Call for Papers: History, Law and Reproduction: New Challenges for Legal History, 1 May 2026

In legal studies, the engagement with history can often be restricted to using history as background or context for a given study. Historical precedents tend to be referred to in a decontextualised manner. And legal historians are commonly perceived as those working on ancient legal sources (Sandberg 2022).

In this workshop we seek to address the following questions:

• Why does history matter for the legal study of reproduction?

• Does the legal historical study of reproduction pose specific methodological and theoretical challenges?

• Are socio-legal and feminist legal scholars shaping legal history?

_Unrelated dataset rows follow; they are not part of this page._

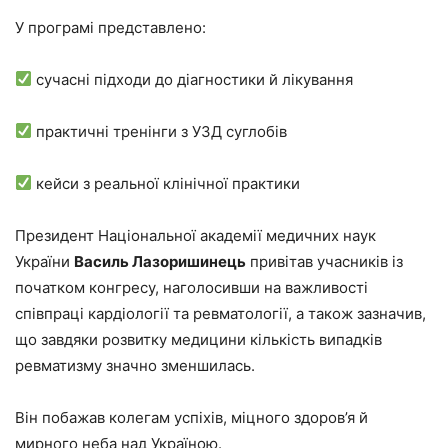
У програмі представлено:
сучасні підходи до діагностики й лікування
практичні тренінги з УЗД суглобів
кейси з реальної клінічної практики
Президент Національної академії медичних наук
України
Василь Лазоришинець
привітав учасників із
початком конгресу, наголосивши на важливості
співпраці кардіології та ревматології, а також зазначив,
що завдяки розвитку медицини кількість випадків
ревматизму значно зменшилась.
Він побажав колегам успіхів, міцного здоров’я й
мирного неба над Україною.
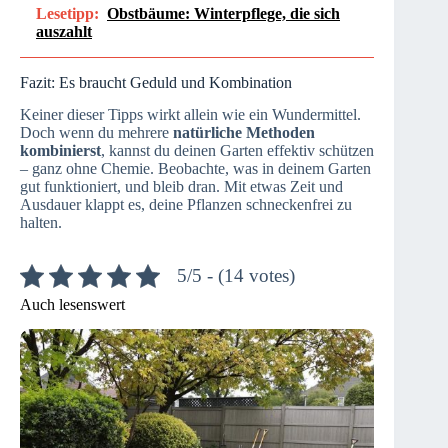
Lesetipp:
Obstbäume: Winterpflege, die sich
auszahlt
Fazit: Es braucht Geduld und Kombination
Keiner dieser Tipps wirkt allein wie ein Wundermittel.
Doch wenn du mehrere
natürliche Methoden
kombinierst
, kannst du deinen Garten effektiv schützen
– ganz ohne Chemie. Beobachte, was in deinem Garten
gut funktioniert, und bleib dran. Mit etwas Zeit und
Ausdauer klappt es, deine Pflanzen schneckenfrei zu
halten.
5/5 - (14 votes)
Auch lesenswert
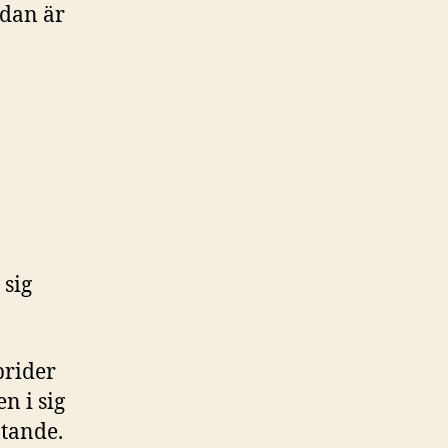
adan är
 sig
prider
n i sig
åtande.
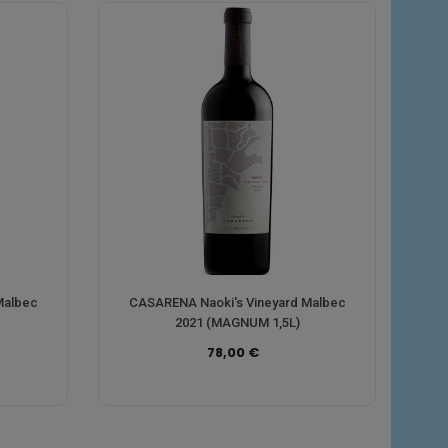
Malbec
CASARENA Naoki's Vineyard Malbec
2021 (MAGNUM 1,5L)
78,00 €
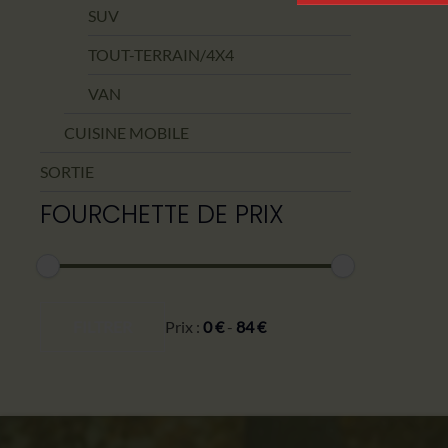
SUV
TOUT-TERRAIN/4X4
VAN
CUISINE MOBILE
SORTIE
FOURCHETTE DE PRIX
Prix
Prix
min
max
FILTRER
Prix :
0 €
-
84 €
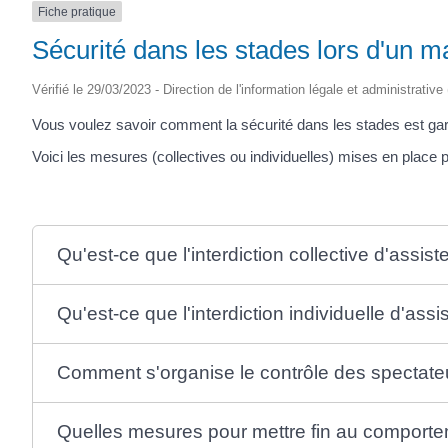
Fiche pratique
Sécurité dans les stades lors d'un m
Vérifié le 29/03/2023 - Direction de l'information légale et administrative
Vous voulez savoir comment la sécurité dans les stades est gara
Voici les mesures (collectives ou individuelles) mises en place
Qu'est-ce que l'interdiction collective d'assis
Qu'est-ce que l'interdiction individuelle d'ass
Comment s'organise le contrôle des spectateu
Quelles mesures pour mettre fin au comportem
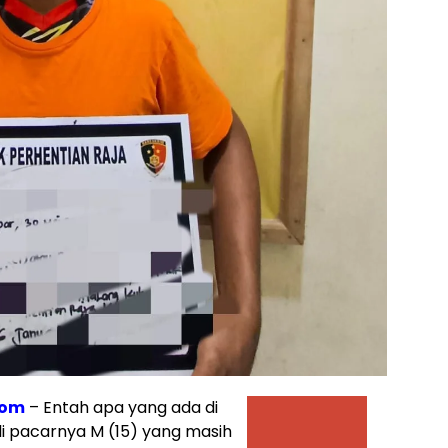
com
– Entah apa yang ada di
li pacarnya M (15) yang masih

The workshop will bring together a selected group of researchers to present work-in-progress papers at the intersection of law, history and reproduction. Legal history is not tightly defined, and diverse forms of engagement with historical sources/questions/context within the legal study of reproduction is strongly encouraged. While the papers need not explicitly address the questions above, they provide a framework within which discussions will proceed.

We invite contributions, especially from early career researchers, located at this interface.

We particularly encourage submissions that:

• Address methodological and/or theoretical questions

• Engage with little-known legal contexts, in terms of both time and place

• Adopt feminist and/or decolonial approaches.

The workshop will take place at the University of Bristol Law School on 1 May 2026, from 1-4 pm.

Please send an abstract (max 500 words) and a bio (max 200 words) to Dr Elena Caruso (elena.caruso@bristol.ac.uk) and Dr Gauri Pillai (gauri.pillai@bristol.ac.uk) by 15 December 2025. Selected participants will be informed by 7 January 2026.

The deadline for the full paper (5,000- 8,000 words) will be 1 April 2026.